В этом плане важно другое эквиметричное «Джону Боттому» стихотворение Козлова — «На отъезд», впервые опубликованное («Новости литературы». 1825. Кн. 11. Март) под вводящим читателя в заблуждение названием «Стихи, написанные лордом Бейроном в альбом одной итальянской графини за несколько недель до отъезда своего в Мессолунги». Неизвестно, знал ли Ходасевич о мистификации Козлова, но поэтика этого текста (лирический монолог; мотивы разлуки, судьбы, возможной неожиданной смерти) вкупе с размером романса из «Паломничества Чайльд Гарольда» должны были вызвать у любого квалифицированного читателя (каким автор «Джона Боттома», без сомнения, был) байроновские ассоциации: «Когда и мрак, и сон в полях, / И ночь разлучит нас, / Меня, мой друг, невольный страх / Волнует каждый раз. // Я знаю, ночь пройдет одна, / Наутро мы с тобой; / Но дума втайне смущена / Тревожною тоской. // О как же сердцу не грустить! / Как высказать печаль, — / Когда от тех, с кем мило жить, / Стремимся в темну даль [486] . // Когда, быть может, увлечет / Неверная судьба / На целый месяц, целый год, / Быть может — навсегда!» (100–101).
486
Отметим «предтютчевский» рисунок этой строфы Козлова; ср.: «Как сердцу высказать себя?» («Silentium!», не позже 1830) и «Всё милое душе твоей / Ты покидаешь на пути!..» («Из края в край, из града в град…», 1834–1836; примечательно, что в этом «ночном» стихотворении все рифмы мужские) (Тютчев Ф. И. Полн. собр. стихотворений. Л., 1987. С. 106, 133.).
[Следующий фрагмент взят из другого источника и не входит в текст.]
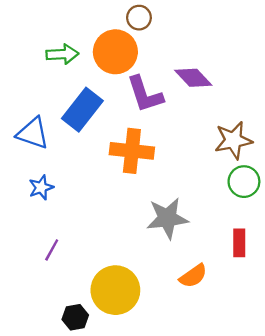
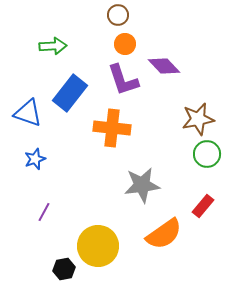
orange circle: (115, 52) -> (125, 44), moved, size x0.6
red rectangle: (239, 243) -> (203, 206), turned 40
orange semicircle: (193, 276) -> (164, 234), size x1.5

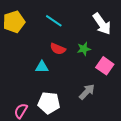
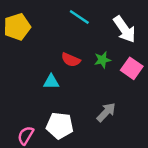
cyan line: (54, 21) -> (79, 17), moved
pink square: (105, 66) -> (132, 68), moved

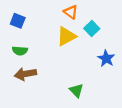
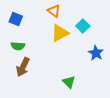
orange triangle: (71, 12) -> (54, 11), moved
brown arrow: (25, 74) -> (23, 67), turned -54

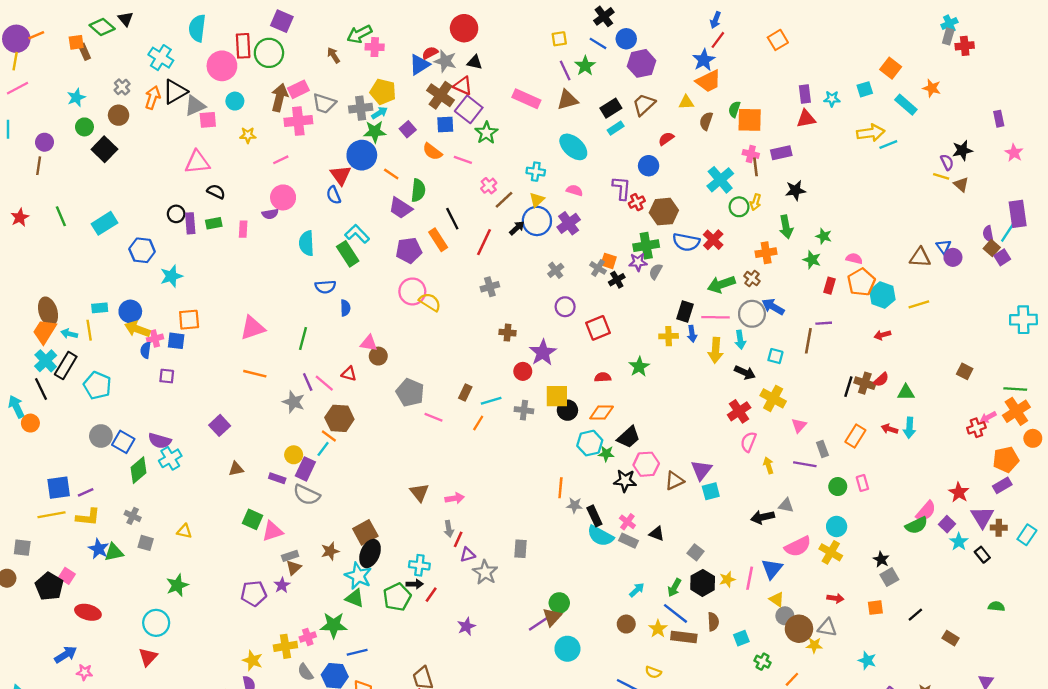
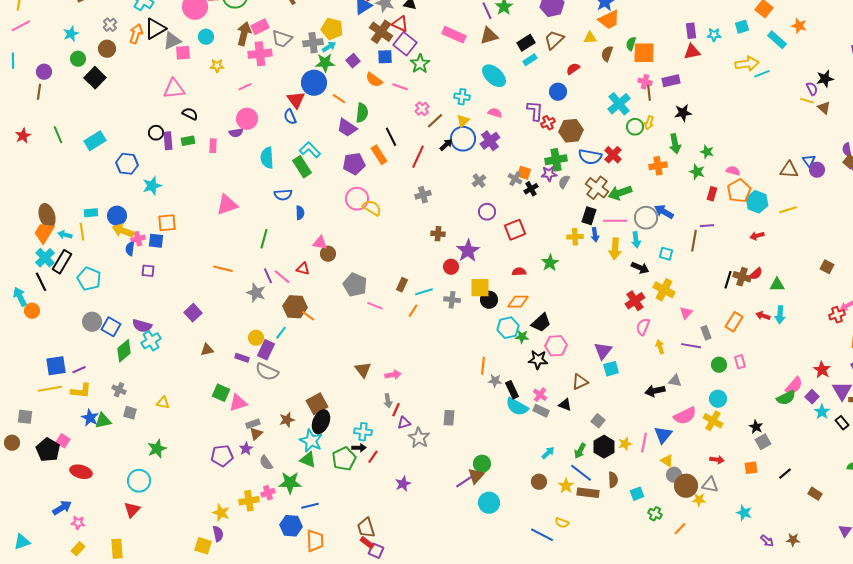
brown cross: (752, 279) -> (597, 188), moved, size x1.6
pink triangle: (253, 328) -> (227, 205), moved
orange line: (329, 436) -> (308, 316), moved
brown triangle: (674, 481) -> (580, 382), moved
gray semicircle: (305, 672) -> (266, 463), moved

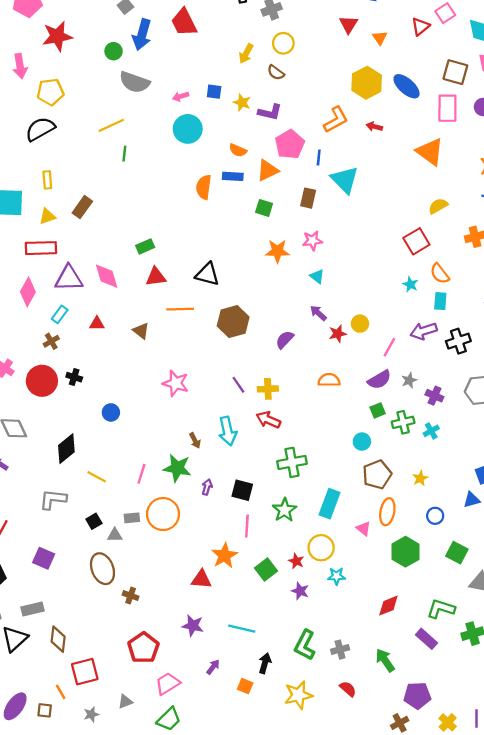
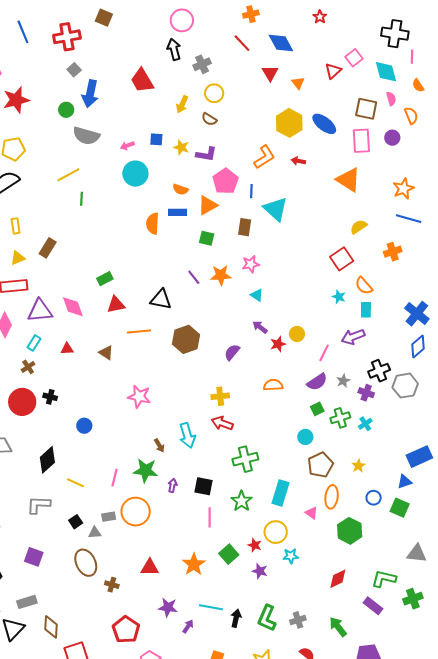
red trapezoid: (184, 22) -> (142, 81), moved
black cross: (458, 341) -> (379, 371), moved
purple line: (238, 385) -> (194, 277), moved
green square: (457, 553) -> (400, 508), moved
orange star: (225, 556) -> (194, 564), moved
red triangle: (201, 579) -> (150, 567), moved
black arrow: (265, 663) -> (236, 618), moved
purple arrow: (213, 667) -> (188, 626), moved

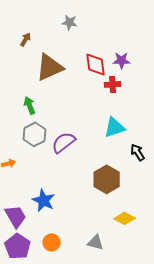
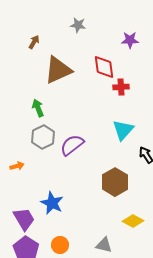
purple star: (122, 60) -> (130, 40), moved
cyan triangle: (115, 127) -> (123, 130), turned -30

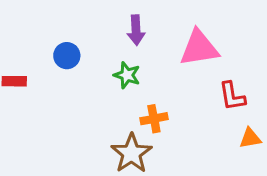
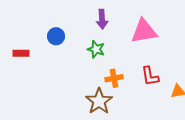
red L-shape: (232, 96) -> (150, 76), moved

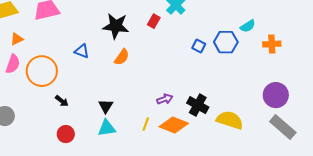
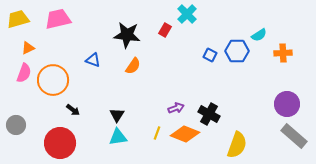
yellow semicircle: (230, 120) -> (237, 145), moved, turned 92
red circle: (66, 134) -> (60, 143), moved, size x1.8

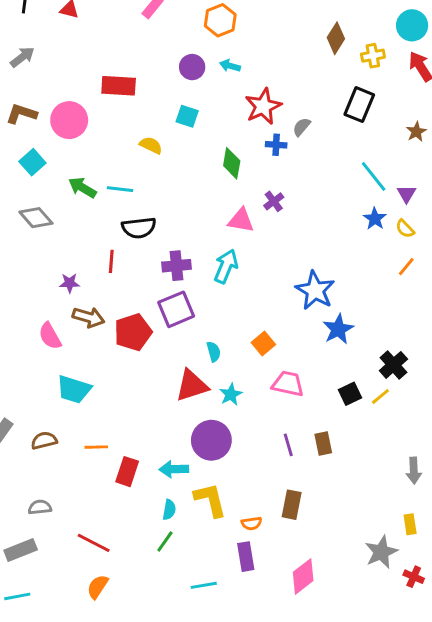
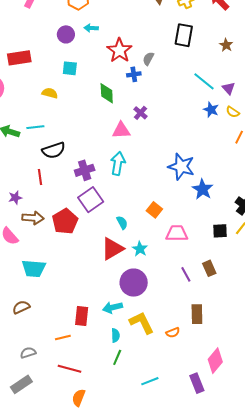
black square: (350, 394) -> (220, 231), turned 35
orange line: (96, 447) -> (63, 337), moved
purple rectangle: (246, 557) -> (197, 383), moved

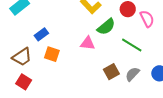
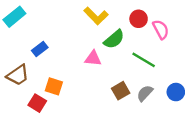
orange square: (52, 54) -> (54, 86), moved
red square: (24, 82) -> (37, 103), moved

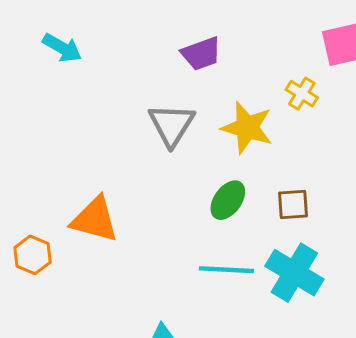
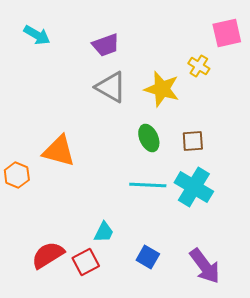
purple trapezoid: (201, 54) -> (106, 45), moved
gray triangle: (172, 125) -> (111, 87), turned -32
green ellipse: (228, 200) -> (149, 138), turned -60

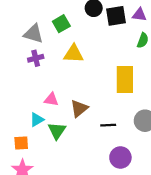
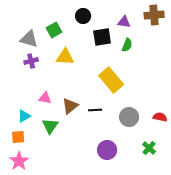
black square: (116, 16) -> (102, 37), moved
yellow rectangle: (125, 79) -> (111, 80), turned -40
cyan triangle: (37, 120) -> (24, 116), moved
black line: (108, 125) -> (95, 110), moved

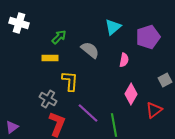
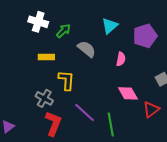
white cross: (19, 23) -> (38, 22), moved
green arrow: (59, 37) -> (63, 31), moved
pink diamond: (131, 94) -> (128, 93), turned -60

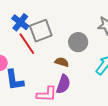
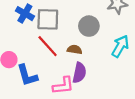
gray square: (41, 31) -> (48, 19), turned 30
red line: (27, 44) -> (48, 46), moved

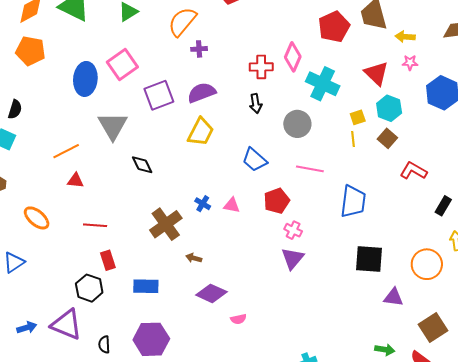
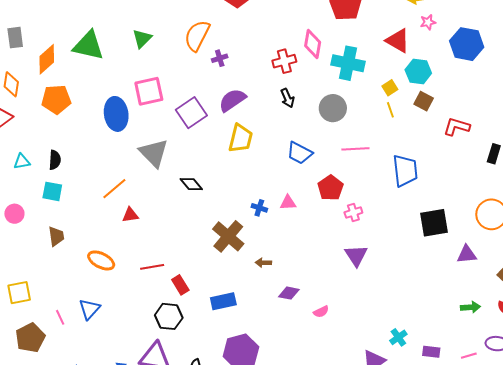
pink square: (122, 64) -> (149, 91), turned 36
red line: (95, 225) -> (152, 267), moved
pink cross: (293, 230) -> (353, 212), turned -30
purple triangle: (293, 258) -> (356, 255), moved
purple diamond: (211, 293) -> (289, 293), size x0.7

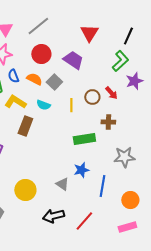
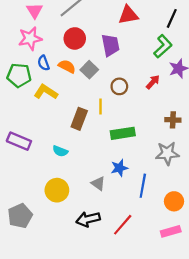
red triangle: (89, 33) -> (128, 15), turned 48
purple trapezoid: (73, 60) -> (110, 45), turned 45
red arrow: (111, 93) -> (153, 82), turned -96
brown circle: (92, 97) -> (119, 86), moved
cyan semicircle: (43, 105) -> (60, 151), moved
yellow line: (71, 105) -> (100, 107), moved
brown cross: (108, 122) -> (173, 120), moved
brown rectangle: (25, 126) -> (79, 119), moved

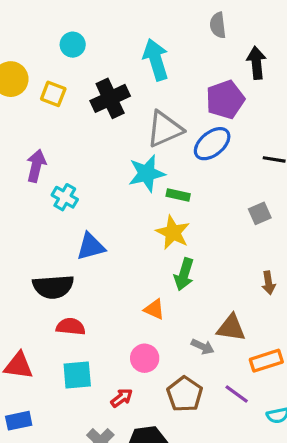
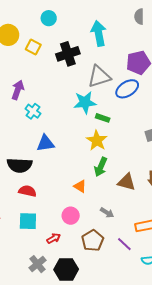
brown triangle: (231, 328) -> (127, 182), moved

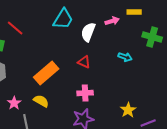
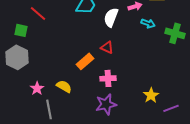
green cross: (152, 37) -> (175, 33), moved
cyan arrow: (125, 57) -> (148, 23), moved
orange rectangle: (46, 73) -> (85, 61), moved, size x0.7

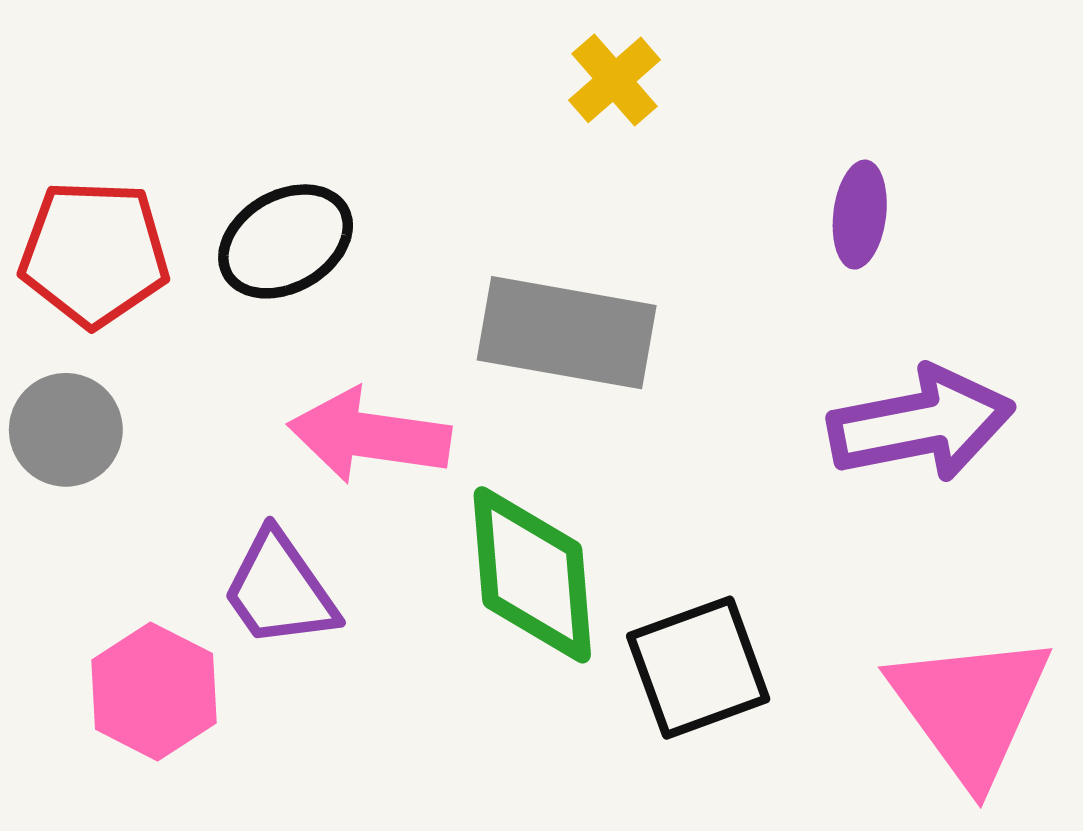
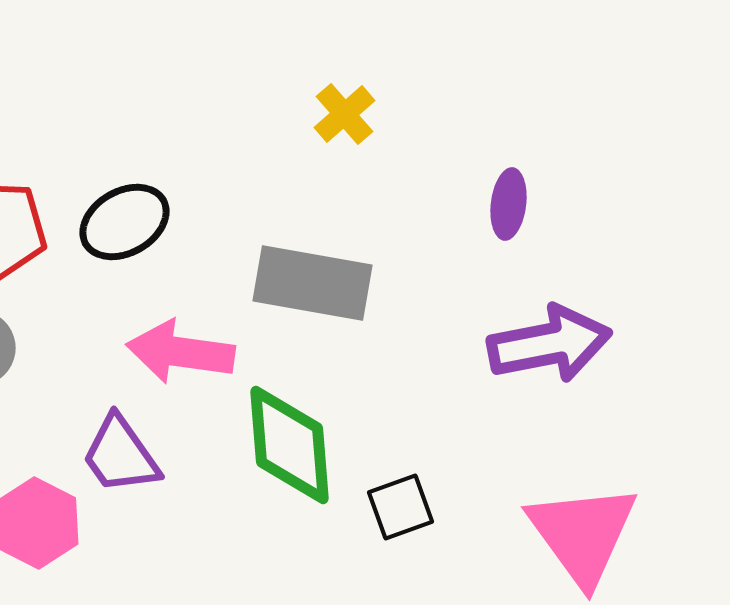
black square: (698, 668) -> (400, 507), size x0.7

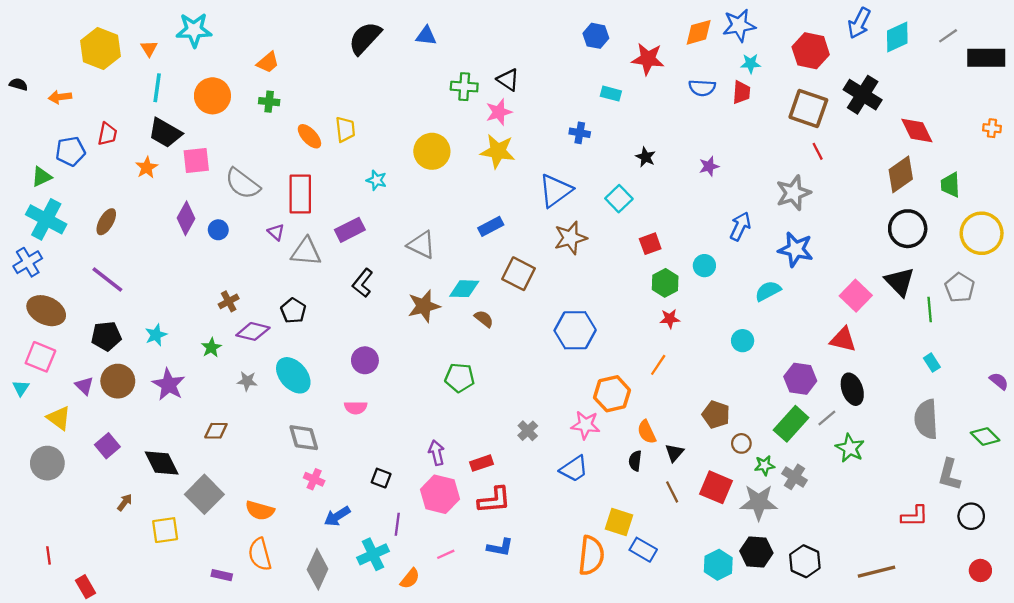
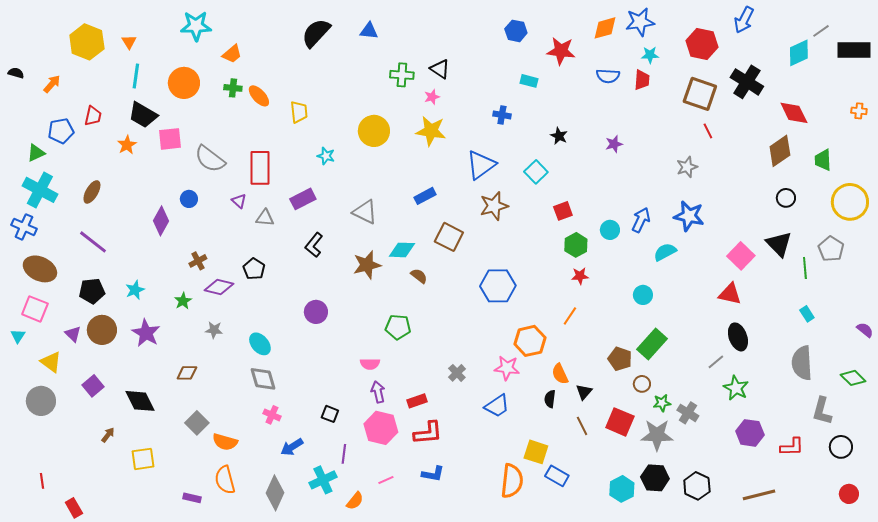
cyan star: (194, 30) -> (196, 26), moved
cyan diamond: (897, 37) -> (799, 53), moved
orange arrow: (60, 97) -> (52, 84), turned 138
pink star: (499, 112) -> (432, 97), size x0.7
orange ellipse: (309, 136) -> (259, 96), moved
gray star: (793, 193) -> (687, 167), size x0.7
purple diamond: (186, 218) -> (161, 221), moved
blue arrow: (740, 226) -> (641, 220), moved
black circle: (908, 229) -> (786, 198), size x0.6
gray triangle: (306, 252) -> (265, 218), size x0.7
blue cross: (28, 262) -> (24, 227), turned -35
cyan ellipse: (293, 375) -> (260, 344), moved, size x0.7
purple hexagon: (800, 379) -> (750, 433), moved
pink semicircle: (356, 408) -> (370, 364), moved
green rectangle: (791, 424) -> (652, 344), moved
gray square: (204, 494) -> (197, 423), moved, size x0.7

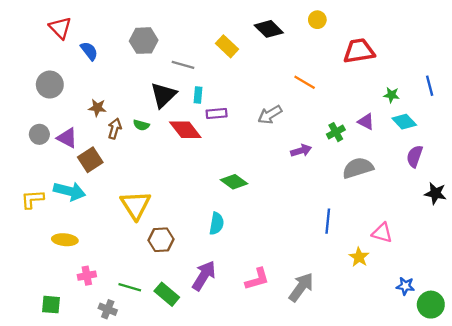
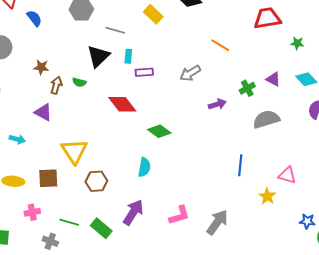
green star: (391, 95) -> (297, 43), moved
red diamond: (185, 130) -> (122, 104), moved
purple triangle: (67, 138) -> (43, 112), moved
brown square: (90, 160) -> (48, 178), moved, turned 30
cyan arrow: (69, 191) -> (17, 139), size x0.6

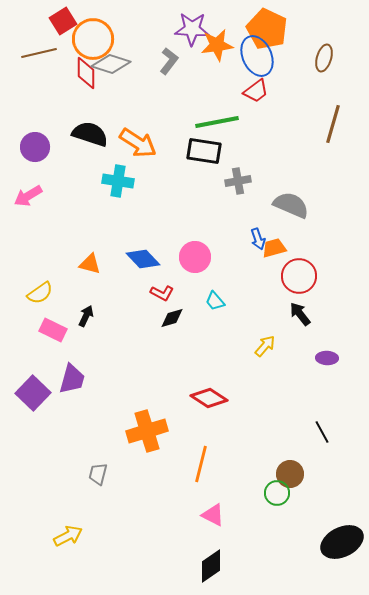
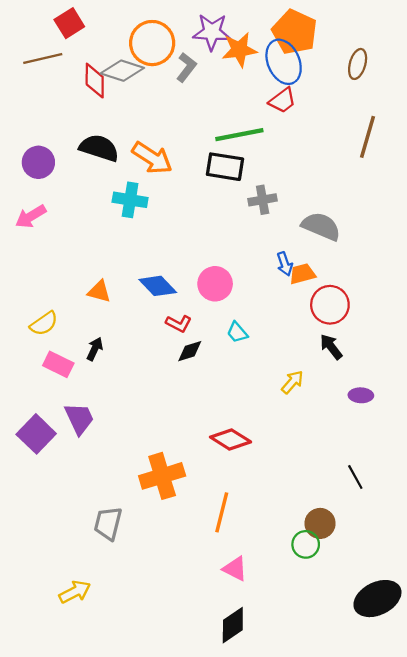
orange circle: (93, 39) -> (152, 43), moved
purple trapezoid: (72, 379) -> (79, 419), turned -40
gray trapezoid: (98, 474) -> (108, 523), size x1.4

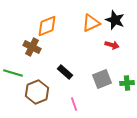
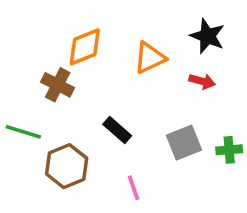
orange triangle: (91, 23) -> (150, 58), moved

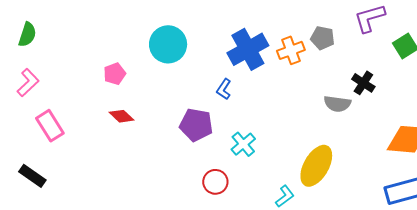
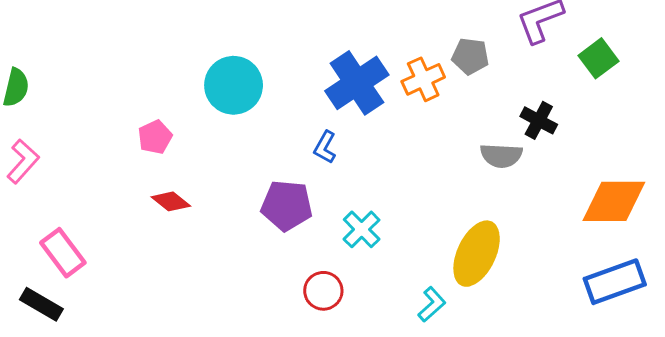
pink rectangle: (50, 126) -> (63, 253), moved

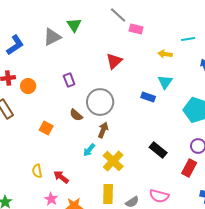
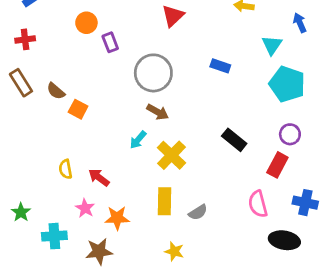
cyan triangle: (165, 82) -> (272, 45), moved
orange circle: (28, 86) -> (86, 23), moved
brown semicircle: (76, 115) -> (56, 91), moved
brown arrow: (103, 130) -> (158, 112), turned 98
pink semicircle: (159, 196) -> (258, 204), moved, turned 60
Если стихотворение «На отъезд» присутствует в тексте Ходасевича как фон, то в «Ирландской мелодии» (<1828>; вольный перевод из Томаса Мура) мы находим главный мотив «Джона Боттома» — (не)возможность общения мертвых и живых. «Когда пробьет печальный час / Полночной тишины / И звезды трепетно горят, / Туман кругом луны, — // Тогда, задумчив и один [487] , / Спешу я к роще той, / Где, милый друг, бывало, мы / Бродили в тме ночной. / О если в тайной доле их / Возможность есть душам / Слетать из-за далеких звезд / К тоскующим друзьям, — // К знакомой роще ты слетишь / В полночной тишине / И дашь мне весть, что в небесах / Ты помнишь обо мне!» (137). У Ходасевича мотив этот претерпевает несколько трансформаций: в живых остается женщина (Мэри), но просит о встрече с призраком не она, а услышавший на небесах ее плач Джон: «И так сказал: „— Апостол Петр, / Слыхал я стороной, / Что сходят мертвые к живым / Полночною порой. // Так приоткрой свои врата, / Дай мне хоть как-нибудь / Явиться призраком к жене / И только ей шепнуть, // Что это я, что это я, / Не кто-нибудь, а Джон / Под безымянною плитой / В аббатстве погребен“» (184).
487
Ср.: «Сижу задумчив и один…» (Тютчев Ф. И. Полн. собр. стихотворений. С. 129.).